Agreed, but they will probably still need auto selection (unless they rebuilt it themselves as part of the installer) and can maybe even use auto downloading if we allow it to be configured with self-hosted URLs.

zsogitbe commented 7 months ago

@zsogitbe I agree that a professional software company won't use the auto-downloading in their distributions. However, it's as much as important to provide convenience for developers/users that are not so experienced. As you can see, most of the issues and PRs are opened by individuals, instead of employees whose company uses LLamaSharp. I started programming at 2016 with VB.NET but had never used CMake until 2020. I believe there are many .NET developers who don't have experience with C++/CMake. Thus it's necessary to provide a way to make them use LLamaSharp as easily as possible.

Your work at experimental_cpp, if I'm not misunderstanding it, is mainly to solve the problem that the user could only compile llama.cpp at CLI instead of GUI. Would you like to add some docs about how to use it with GUI (maybe some screenshots?) so that we could merge it into branch, to let users know this option?

Maybe we need to think more about it to find the best solution.

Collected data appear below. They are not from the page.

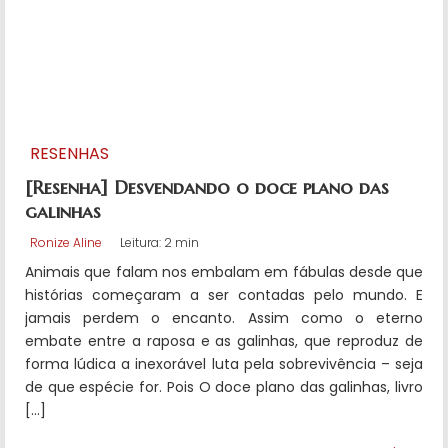
RESENHAS
[Resenha] Desvendando o doce plano das
galinhas
Ronize Aline
Leitura: 2 min
Animais que falam nos embalam em fábulas desde que
histórias começaram a ser contadas pelo mundo. E
jamais perdem o encanto. Assim como o eterno
embate entre a raposa e as galinhas, que reproduz de
forma lúdica a inexorável luta pela sobrevivência – seja
de que espécie for. Pois O doce plano das galinhas, livro
[…]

The CMake GUI (Graphical User Interface) provides an interactive way to configure CMake projects. You define some parameters (cuda, avx2,...) and it generates the VS solution automatically. After this you add the C++ projects you need to the C# projects like this (this is how I use the library - clean and easy to understand):

image

But, I do not know how to generate multiplatform DLL's on Windows (so for Mac and Linux).

My initial work on experimental_cpp attempts to do the above automatically (with manually changing some parameters in CMakeList.txt for choosing cuda, avx2, etc.).

zsogitbe commented 7 months ago

Added PR for automatic solution generator work in progress code: https://github.com/SciSharp/LLamaSharp/pull/674/commits/9c91fac20f3ebde5d1f1bc6a9feacaaa61c4d087

dluc commented 6 months ago

While the idea of downloading might work for local boxes, IMO it's a no-no for production use. E.g. downloading remote code at start means having a backdoor open for code injection, plus a bootstrap performance killer for lambdas. Even with some caching (which would complicate things), the security concern is pretty big. Packages should have a strong signature with a trusted cert (who would decide what to trust?) and the client downloading assemblies would have to verify these signatures. Anyway, seems a lot of additional complexity and trust :-)

Without going too much off topic, in .NET there's a pretty robust dependency injection framework - why not allow to detect the plat hw, and then simply inject the right backend, without overriding assembly names?

AsakusaRinne commented 6 months ago

@dluc Would it sound reasonable if we leave it up to the user to decide whether or not to use this feature? As you can see here, developers who use LLamaSharp could insert a downloading process before the library loading. What I made in that PR is trying to add an official implementation of this feature.

I have a question here. There're many applications who have a plugin system. When the user download the plugin, it's actually downloading some remote code. What's the difference between the plugin downloading and this proposal? Is the plugin downloading more safe for some reasons?

why not allow to detect the plat hw, and then simply inject the right backend, without overriding assembly names?

We have supported selecting the right native library according to the system information (code, doc). However it's triggered via setting the DllImportResolver instead of the dependency injection. Could you please talk more about how to implement the dynamic loading via dependency injection?